About this exercise:
Keep images out and repeat all data exactly.

Provided records:

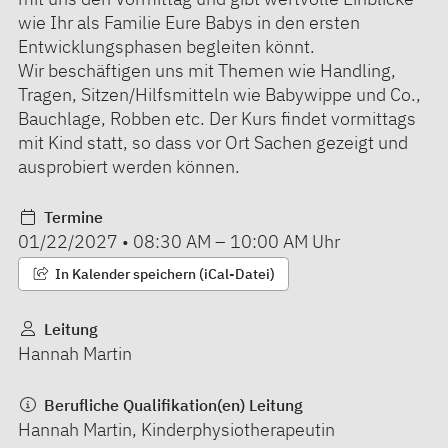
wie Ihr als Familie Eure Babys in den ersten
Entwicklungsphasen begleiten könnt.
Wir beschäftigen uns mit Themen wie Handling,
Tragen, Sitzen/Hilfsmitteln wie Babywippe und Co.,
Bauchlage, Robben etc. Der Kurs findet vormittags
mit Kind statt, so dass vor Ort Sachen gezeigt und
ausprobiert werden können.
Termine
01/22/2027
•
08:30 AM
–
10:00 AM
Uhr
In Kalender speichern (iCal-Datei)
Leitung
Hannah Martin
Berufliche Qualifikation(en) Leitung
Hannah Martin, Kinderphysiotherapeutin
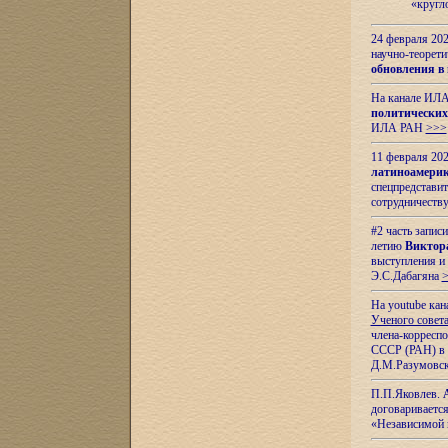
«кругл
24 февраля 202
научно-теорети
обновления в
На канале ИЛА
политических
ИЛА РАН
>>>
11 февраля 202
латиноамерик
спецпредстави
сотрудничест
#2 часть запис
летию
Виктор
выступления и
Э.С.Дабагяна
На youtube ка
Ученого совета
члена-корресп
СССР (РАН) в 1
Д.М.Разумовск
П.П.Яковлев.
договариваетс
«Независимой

Exercise solution:
wie Ihr als Familie Eure Babys in den ersten
Entwicklungsphasen begleiten könnt.
Wir beschäftigen uns mit Themen wie Handling,
Tragen, Sitzen/Hilfsmitteln wie Babywippe und Co.,
Bauchlage, Robben etc. Der Kurs findet vormittags
mit Kind statt, so dass vor Ort Sachen gezeigt und
ausprobiert werden können.
Termine
01/22/2027
•
08:30 AM
–
10:00 AM
Uhr
In Kalender speichern (iCal-Datei)
Leitung
Hannah Martin
Berufliche Qualifikation(en) Leitung
Hannah Martin, Kinderphysiotherapeutin
«кругл
24 февраля 202
научно-теорети
обновления в
На канале ИЛА
политических
ИЛА РАН
>>>
11 февраля 202
латиноамерик
спецпредстави
сотрудничест
#2 часть запис
летию
Виктор
выступления и
Э.С.Дабагяна
На youtube ка
Ученого совета
члена-корресп
СССР (РАН) в 1
Д.М.Разумовск
П.П.Яковлев.
договариваетс
«Независимой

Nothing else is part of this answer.